• [Task to carry out]: Take the entries below and print, exactly, the stretch from the line containing "Cookies (1133, 644)" through the line containing "privacy (548, 698)", both included.

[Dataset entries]
BEGIN
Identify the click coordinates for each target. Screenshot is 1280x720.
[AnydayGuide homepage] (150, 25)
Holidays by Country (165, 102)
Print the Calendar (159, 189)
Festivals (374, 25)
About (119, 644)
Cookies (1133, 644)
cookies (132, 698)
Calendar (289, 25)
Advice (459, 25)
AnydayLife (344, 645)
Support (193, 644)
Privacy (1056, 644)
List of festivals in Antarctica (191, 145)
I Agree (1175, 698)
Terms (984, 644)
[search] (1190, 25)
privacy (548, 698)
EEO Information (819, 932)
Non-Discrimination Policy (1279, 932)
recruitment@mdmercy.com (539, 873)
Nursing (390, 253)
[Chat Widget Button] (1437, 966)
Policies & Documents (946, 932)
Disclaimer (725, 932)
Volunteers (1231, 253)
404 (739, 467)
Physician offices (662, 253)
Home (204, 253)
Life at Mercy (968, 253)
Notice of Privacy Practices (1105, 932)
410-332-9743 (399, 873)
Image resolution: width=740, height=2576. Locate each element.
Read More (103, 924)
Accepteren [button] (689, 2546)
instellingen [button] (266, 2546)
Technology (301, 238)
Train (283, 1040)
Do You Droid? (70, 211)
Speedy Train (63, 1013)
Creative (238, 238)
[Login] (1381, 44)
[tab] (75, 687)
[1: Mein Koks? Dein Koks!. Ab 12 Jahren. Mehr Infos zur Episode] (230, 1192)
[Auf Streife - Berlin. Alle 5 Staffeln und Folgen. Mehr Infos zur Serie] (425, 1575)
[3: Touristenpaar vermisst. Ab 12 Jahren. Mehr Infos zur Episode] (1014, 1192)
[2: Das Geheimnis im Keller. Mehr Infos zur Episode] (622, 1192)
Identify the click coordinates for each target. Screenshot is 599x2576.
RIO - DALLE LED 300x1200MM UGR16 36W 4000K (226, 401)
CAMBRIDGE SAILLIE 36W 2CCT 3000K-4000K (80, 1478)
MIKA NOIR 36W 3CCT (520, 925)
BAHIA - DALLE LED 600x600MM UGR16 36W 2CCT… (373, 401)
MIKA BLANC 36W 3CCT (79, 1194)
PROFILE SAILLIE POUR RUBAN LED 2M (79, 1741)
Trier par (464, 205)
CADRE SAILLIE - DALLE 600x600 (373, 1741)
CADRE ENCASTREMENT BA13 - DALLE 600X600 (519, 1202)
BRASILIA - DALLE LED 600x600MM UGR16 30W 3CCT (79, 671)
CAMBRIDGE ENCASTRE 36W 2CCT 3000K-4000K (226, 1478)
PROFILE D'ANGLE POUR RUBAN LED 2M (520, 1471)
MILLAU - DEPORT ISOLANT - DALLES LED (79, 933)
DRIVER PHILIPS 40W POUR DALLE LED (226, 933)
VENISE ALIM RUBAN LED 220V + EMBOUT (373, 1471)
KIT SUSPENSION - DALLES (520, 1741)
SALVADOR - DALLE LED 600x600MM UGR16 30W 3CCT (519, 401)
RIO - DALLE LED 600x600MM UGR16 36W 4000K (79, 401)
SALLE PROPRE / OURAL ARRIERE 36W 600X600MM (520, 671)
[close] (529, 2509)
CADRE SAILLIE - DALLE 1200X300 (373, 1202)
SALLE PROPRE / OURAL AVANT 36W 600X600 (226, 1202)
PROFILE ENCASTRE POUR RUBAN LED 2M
END
• [Completed task]:
Cookies (1133, 644)
cookies (132, 698)
Calendar (289, 25)
Advice (459, 25)
AnydayLife (344, 645)
Support (193, 644)
Privacy (1056, 644)
List of festivals in Antarctica (191, 145)
I Agree (1175, 698)
Terms (984, 644)
[search] (1190, 25)
privacy (548, 698)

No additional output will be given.